Data extracted from a collection

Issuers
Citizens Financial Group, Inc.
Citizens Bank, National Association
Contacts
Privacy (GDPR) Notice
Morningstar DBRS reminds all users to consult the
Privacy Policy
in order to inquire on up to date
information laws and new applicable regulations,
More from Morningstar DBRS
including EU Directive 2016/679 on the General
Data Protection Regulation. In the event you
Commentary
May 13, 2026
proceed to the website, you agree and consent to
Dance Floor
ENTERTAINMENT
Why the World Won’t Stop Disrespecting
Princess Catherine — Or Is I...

---

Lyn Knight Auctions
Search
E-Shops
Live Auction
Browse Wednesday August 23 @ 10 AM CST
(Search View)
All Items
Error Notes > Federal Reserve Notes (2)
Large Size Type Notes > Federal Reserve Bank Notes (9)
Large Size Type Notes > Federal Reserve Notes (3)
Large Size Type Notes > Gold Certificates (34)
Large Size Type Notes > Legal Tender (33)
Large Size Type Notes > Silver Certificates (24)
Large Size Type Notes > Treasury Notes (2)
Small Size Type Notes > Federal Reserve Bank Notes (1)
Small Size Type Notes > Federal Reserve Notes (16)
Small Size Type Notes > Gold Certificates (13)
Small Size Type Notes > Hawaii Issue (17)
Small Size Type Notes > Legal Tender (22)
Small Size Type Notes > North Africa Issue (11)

**TASK ITEM**: All lines above between those holding "Live Auction" and "Large Size Type Notes > Legal Tender (33)", inclusive, must be set down unchanged, and no other line may be included.

**YOUR RESPONSE**:
Live Auction
Browse Wednesday August 23 @ 10 AM CST
(Search View)
All Items
Error Notes > Federal Reserve Notes (2)
Large Size Type Notes > Federal Reserve Bank Notes (9)
Large Size Type Notes > Federal Reserve Notes (3)
Large Size Type Notes > Gold Certificates (34)
Large Size Type Notes > Legal Tender (33)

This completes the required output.